# Difference between revisions of "Rocket equation"

The rocket equation is one solution to the momentum method of calculating a rocket's delta v. The equation is:

vf - vi = ve lnR


where:

$\Delta$v = vf - vi
vf = Final Velocity of Rocket
vi = Initial Velocity of Rocket
ve = Exhaust Velocity of the rocket
R = Mass Ratio of Rocket



lnR is the natural logarithm of R.

## Mathematics

The rocket equation is derived from the conservation of momentum.

    $\Sigma p_{i} = \Sigma p_{f} = Constant$


If mass is exhausted from a rocket engine at some mass flow rate m'e and some exhaust velocity ve, then that exhaust steam carries momentum, manifested as thrust:

    ${dp \over dt} = m'_{e} v_{e} = v_{e} {dm \over dt} = m {dv \over dt}$


Using the algebraic representation of derivatives, this differential equation can be reduced to:

    $dv = v_{e} {dm \over m}$


If the exhaust velocity is constant, then the integral of this is the rocket equation.

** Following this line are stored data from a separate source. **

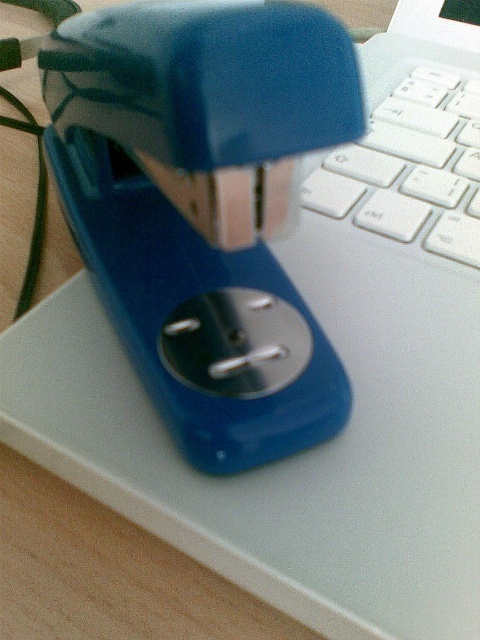 What do you see at coordinates (192, 221) in the screenshot?
I see `blue plastic stapler at center` at bounding box center [192, 221].

Does blue plastic stapler at center have a greater width compared to white plastic keyboard at upper right?

Indeed, blue plastic stapler at center has a greater width compared to white plastic keyboard at upper right.

Identify the location of blue plastic stapler at center. The width and height of the screenshot is (480, 640). (192, 221).

Find the location of a particular element. The height and width of the screenshot is (640, 480). blue plastic stapler at center is located at coordinates (192, 221). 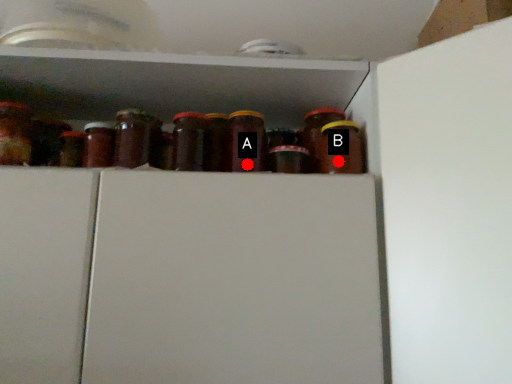 Question: Two points are circled on the image, labeled by A and B beside each circle. Which point appears farthest from the camera in this image?

Choices:
 (A) A is further
 (B) B is further

Answer: (A) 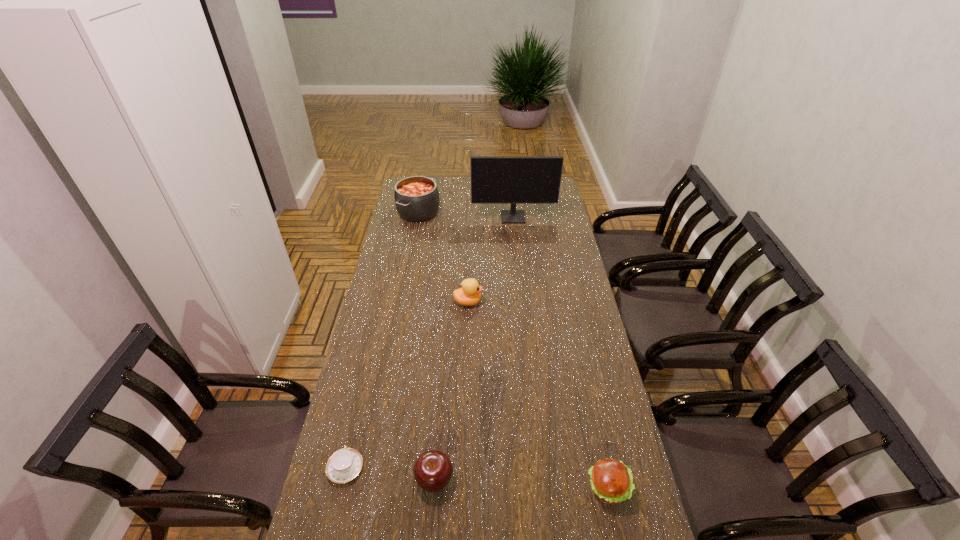 Where is `computer monitor`? computer monitor is located at coordinates (513, 180).

What are the coordinates of `casserole` in the screenshot? It's located at (416, 198).

This screenshot has height=540, width=960. I want to click on the third farthest object, so click(469, 294).

Find the location of `apple`. apple is located at coordinates (433, 470).

At what (x,y) coordinates should I click in order to perform the action: click on hamburger. Please return your answer as a coordinate pair (x, y). This screenshot has width=960, height=540. Looking at the image, I should click on (611, 481).

The height and width of the screenshot is (540, 960). I want to click on the shortest object, so click(x=345, y=464).

Where is `vacant space located on the front-facing side of the computer monitor`? vacant space located on the front-facing side of the computer monitor is located at coordinates (515, 232).

Where is `vacant space located on the right of the casserole`? This screenshot has height=540, width=960. vacant space located on the right of the casserole is located at coordinates (469, 212).

You are a GUI agent. You are given a task and a screenshot of the screen. Output one action in this format:
    pyautogui.click(x=<x>, y=<y>)
    Task: Click on the free space located 0.340m on the face of the fourth nearest object
    The image size is (960, 540).
    Given the screenshot: What is the action you would take?
    pyautogui.click(x=566, y=302)

Where is `vacant region located on the right of the apple`? The height and width of the screenshot is (540, 960). vacant region located on the right of the apple is located at coordinates (511, 480). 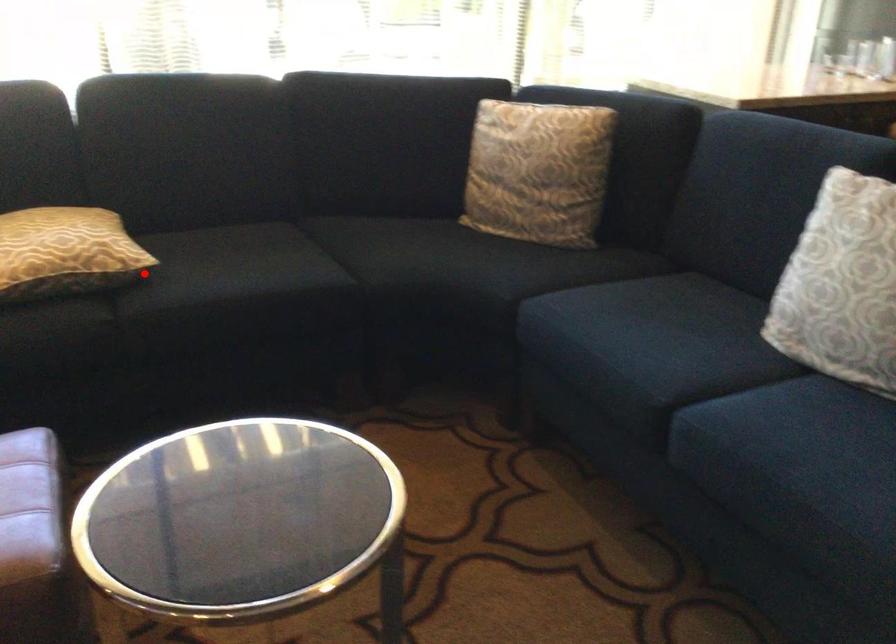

    $\Delta v = \int dv = v_{e} \int {dm \over m} = v_{e} ln (R)$


Conservation of momentum can be applied to more propulsion situations than the simple case presented above. For example, under the influence of constant gravity:

    ${dp \over dt} = m'_{e} v_{e} + g cos( \theta )$


Using the substitutions listed above, the integral of this relationship becomes:

    $\Delta v = v_{e} ln (R) + g t cos( /theta )$


If the exhaust consists of two separate gas streams whose mass flow rates keep some constant ratio, r, to each other:

    $r = {m'_{1} \over m'_{2}}$

    $v_{avg} = { v_{1} m'_{1} + v_{2} m'_{2} \over m'_{1} + m'_{2}}$


Thus:

    $v_{avg} = { r v_{1} + v_{2} \over r + 1 }$


and vavg can be substituted into the rocket equation rather than ve.

## Relativistic Rocket Equation

The rocket equation for speeds that become relativistic (~0.1c) is:

    $\Delta$v \over c = tanh ( ln R)


tanh is the hyperbolic tangent function.